This says 16 lots of loads of uint64x2_t...

> +    for (i = 0; i < len; i += BUFFER_FIND_NONZERO_OFFSET_UNROLL_FACTOR_NEON) {
> +        qword0 = NEON_LOAD_N_ORR(data[i], data[i + 2]);
> +        qword1 = NEON_LOAD_N_ORR(data[i + 4], data[i + 6]);
> +        qword2 = NEON_LOAD_N_ORR(data[i + 8], data[i + 10]);
> +        qword3 = NEON_LOAD_N_ORR(data[i + 12], data[i + 14]);
> +        qword4 = NEON_ORR(qword0, qword1);
> +        qword5 = NEON_ORR(qword2, qword3);
> +        qword6 = NEON_ORR(qword4, qword5);

...but the loop is only loading 8 lots of uint64x2_t.


thanks
-- PMM
Richard Henderson April 9, 2016, 10:45 p.m. UTC | #4
On 04/07/2016 02:58 AM, vijayak@caviumnetworks.com wrote:
> +#elif defined __aarch64__
> +#include "arm_neon.h"

A better test is __NEON__, which asserts that neon is available at compile time 
(which will be true basically always for aarch64), and then you don't need a 
runime test for neon.

You also get support for armv7 with neon.

> +#define NEON_VECTYPE               uint64x2_t
> +#define NEON_LOAD_N_ORR(v1, v2)    (vld1q_u64(&v1) | vld1q_u64(&v2))
> +#define NEON_ORR(v1, v2)           ((v1) | (v2))
> +#define NEON_NOT_EQ_ZERO(v1) \
> +        ((vgetq_lane_u64(v1, 0) != 0) || (vgetq_lane_u64(v1, 1) != 0))

FWIW, I think that vmaxvq_u32 would be a better reduction for aarch64. 
Extracting the individual lanes isn't as efficient as one would like.

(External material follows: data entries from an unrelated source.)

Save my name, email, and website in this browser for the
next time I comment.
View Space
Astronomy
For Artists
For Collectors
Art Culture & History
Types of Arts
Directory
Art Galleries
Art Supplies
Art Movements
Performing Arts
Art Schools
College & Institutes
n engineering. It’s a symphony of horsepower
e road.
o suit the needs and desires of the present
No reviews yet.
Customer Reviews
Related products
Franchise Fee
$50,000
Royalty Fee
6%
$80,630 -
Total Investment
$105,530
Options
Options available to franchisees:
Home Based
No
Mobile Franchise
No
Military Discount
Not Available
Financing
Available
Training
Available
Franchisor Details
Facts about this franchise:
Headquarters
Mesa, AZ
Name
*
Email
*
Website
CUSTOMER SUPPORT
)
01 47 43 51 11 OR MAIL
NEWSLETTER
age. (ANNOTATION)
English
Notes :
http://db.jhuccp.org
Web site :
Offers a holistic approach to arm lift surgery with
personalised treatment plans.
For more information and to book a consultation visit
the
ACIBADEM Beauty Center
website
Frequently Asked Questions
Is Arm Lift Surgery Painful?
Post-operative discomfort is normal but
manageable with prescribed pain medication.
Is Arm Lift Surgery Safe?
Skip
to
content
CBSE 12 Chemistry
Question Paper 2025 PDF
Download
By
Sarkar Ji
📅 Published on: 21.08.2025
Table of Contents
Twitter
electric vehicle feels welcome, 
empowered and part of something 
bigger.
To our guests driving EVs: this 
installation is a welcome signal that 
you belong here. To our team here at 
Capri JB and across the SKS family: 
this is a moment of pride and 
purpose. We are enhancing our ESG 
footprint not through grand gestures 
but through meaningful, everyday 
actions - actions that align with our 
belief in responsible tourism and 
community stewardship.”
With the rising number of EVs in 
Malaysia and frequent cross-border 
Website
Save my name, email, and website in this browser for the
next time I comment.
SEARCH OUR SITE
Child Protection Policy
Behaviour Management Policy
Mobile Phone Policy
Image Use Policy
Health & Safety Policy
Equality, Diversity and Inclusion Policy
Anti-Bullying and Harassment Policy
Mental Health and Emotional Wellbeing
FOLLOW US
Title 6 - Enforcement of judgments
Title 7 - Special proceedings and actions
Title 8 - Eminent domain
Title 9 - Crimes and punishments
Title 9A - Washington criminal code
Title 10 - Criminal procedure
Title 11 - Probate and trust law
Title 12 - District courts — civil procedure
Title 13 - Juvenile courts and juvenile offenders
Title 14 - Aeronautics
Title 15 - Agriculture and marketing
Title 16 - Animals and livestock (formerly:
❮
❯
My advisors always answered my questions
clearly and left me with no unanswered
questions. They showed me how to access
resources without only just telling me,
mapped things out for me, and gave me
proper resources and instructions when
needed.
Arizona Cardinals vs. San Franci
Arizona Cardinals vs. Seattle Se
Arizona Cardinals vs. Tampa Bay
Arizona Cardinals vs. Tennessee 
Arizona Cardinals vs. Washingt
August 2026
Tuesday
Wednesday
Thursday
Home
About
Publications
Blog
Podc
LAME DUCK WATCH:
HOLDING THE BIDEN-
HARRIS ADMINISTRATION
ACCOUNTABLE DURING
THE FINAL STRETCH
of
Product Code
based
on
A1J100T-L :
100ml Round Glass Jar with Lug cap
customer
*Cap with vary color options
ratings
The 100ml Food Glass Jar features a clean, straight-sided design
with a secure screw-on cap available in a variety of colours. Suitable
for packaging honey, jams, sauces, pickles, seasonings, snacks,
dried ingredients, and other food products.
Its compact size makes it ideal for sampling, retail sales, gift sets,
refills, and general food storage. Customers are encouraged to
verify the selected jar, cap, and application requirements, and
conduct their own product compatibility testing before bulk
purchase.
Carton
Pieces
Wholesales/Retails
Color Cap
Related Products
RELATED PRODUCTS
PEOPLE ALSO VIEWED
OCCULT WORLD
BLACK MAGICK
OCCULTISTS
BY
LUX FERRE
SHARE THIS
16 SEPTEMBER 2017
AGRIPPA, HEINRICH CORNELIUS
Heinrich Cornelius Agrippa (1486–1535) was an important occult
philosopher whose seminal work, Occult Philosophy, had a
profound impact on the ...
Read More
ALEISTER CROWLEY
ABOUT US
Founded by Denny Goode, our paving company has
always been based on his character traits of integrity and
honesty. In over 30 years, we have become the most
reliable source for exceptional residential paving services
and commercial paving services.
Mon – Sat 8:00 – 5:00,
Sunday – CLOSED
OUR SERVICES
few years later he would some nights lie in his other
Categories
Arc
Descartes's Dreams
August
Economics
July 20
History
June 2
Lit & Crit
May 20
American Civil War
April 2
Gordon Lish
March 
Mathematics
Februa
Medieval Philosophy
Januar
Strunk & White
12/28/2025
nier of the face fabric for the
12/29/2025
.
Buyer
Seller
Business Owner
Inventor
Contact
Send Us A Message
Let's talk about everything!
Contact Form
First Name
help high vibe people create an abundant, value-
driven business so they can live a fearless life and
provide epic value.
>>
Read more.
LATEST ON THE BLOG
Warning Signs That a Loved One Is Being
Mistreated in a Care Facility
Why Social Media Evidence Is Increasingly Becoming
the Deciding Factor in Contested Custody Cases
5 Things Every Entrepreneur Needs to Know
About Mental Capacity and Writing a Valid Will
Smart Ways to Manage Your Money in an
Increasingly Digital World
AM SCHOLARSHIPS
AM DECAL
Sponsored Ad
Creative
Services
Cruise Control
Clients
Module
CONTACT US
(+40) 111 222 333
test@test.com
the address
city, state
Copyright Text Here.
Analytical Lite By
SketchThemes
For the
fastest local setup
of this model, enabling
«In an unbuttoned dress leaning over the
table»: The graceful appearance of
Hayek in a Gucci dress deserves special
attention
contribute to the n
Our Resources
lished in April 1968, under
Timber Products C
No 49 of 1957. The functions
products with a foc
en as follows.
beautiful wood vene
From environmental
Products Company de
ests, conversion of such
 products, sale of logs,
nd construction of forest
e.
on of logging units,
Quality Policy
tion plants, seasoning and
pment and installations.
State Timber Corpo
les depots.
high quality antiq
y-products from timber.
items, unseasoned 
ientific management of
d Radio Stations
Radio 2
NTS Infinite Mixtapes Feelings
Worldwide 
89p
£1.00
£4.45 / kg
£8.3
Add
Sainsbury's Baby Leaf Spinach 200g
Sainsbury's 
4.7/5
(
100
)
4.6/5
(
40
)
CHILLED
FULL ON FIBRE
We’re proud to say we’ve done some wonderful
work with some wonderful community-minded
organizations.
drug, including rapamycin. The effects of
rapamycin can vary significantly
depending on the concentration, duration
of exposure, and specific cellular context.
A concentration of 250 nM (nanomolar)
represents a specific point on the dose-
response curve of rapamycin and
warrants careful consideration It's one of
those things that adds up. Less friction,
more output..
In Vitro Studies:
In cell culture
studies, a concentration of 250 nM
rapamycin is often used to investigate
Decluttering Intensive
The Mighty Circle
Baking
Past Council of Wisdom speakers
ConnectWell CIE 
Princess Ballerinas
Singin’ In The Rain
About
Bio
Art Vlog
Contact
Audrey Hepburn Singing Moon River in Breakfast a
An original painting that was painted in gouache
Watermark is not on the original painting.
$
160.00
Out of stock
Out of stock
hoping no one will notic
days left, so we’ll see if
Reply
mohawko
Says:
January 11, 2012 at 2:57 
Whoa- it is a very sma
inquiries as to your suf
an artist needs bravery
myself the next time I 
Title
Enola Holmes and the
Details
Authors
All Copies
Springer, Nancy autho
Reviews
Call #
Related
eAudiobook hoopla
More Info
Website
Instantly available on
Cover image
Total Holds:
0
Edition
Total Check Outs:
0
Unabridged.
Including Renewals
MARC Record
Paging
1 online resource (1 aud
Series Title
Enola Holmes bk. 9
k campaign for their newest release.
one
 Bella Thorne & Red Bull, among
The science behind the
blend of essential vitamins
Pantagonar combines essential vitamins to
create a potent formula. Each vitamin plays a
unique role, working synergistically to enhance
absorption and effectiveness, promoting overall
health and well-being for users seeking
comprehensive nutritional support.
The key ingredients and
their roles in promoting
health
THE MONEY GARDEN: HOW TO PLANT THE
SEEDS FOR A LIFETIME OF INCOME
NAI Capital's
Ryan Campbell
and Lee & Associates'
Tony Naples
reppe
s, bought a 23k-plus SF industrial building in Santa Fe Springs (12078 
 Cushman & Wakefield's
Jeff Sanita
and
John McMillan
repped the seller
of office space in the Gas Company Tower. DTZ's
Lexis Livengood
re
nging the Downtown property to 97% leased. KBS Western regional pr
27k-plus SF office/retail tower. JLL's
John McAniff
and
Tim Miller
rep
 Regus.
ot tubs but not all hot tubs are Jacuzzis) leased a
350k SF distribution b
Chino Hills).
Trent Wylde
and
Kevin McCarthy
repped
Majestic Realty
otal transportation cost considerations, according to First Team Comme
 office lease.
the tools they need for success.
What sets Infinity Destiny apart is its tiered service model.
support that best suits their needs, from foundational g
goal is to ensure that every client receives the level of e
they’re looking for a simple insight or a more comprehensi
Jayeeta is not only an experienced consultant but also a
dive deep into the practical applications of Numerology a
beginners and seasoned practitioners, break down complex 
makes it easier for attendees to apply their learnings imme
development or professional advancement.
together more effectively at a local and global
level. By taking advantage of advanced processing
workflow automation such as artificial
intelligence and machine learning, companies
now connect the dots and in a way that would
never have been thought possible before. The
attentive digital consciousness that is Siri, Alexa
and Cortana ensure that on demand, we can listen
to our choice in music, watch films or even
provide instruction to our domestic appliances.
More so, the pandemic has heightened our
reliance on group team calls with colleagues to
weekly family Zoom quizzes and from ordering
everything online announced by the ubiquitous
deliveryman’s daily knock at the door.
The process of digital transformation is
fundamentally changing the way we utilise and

For armv7, folding via vget_lane_u64(vget_high_u64(v1) | vget_low_u64(v1), 0) 
is probably best.


r~
Peter Maydell April 11, 2016, 10:40 a.m. UTC | #5
On 9 April 2016 at 23:45, Richard Henderson <rth@twiddle.net> wrote:
> On 04/07/2016 02:58 AM, vijayak@caviumnetworks.com wrote:
>>
>> +#elif defined __aarch64__
>> +#include "arm_neon.h"
>
>
> A better test is __NEON__, which asserts that neon is available at compile
> time (which will be true basically always for aarch64), and then you don't
> need a runime test for neon.

You don't need a runtime test for neon on aarch64 anyway, because
it will always be present.

> You also get support for armv7 with neon.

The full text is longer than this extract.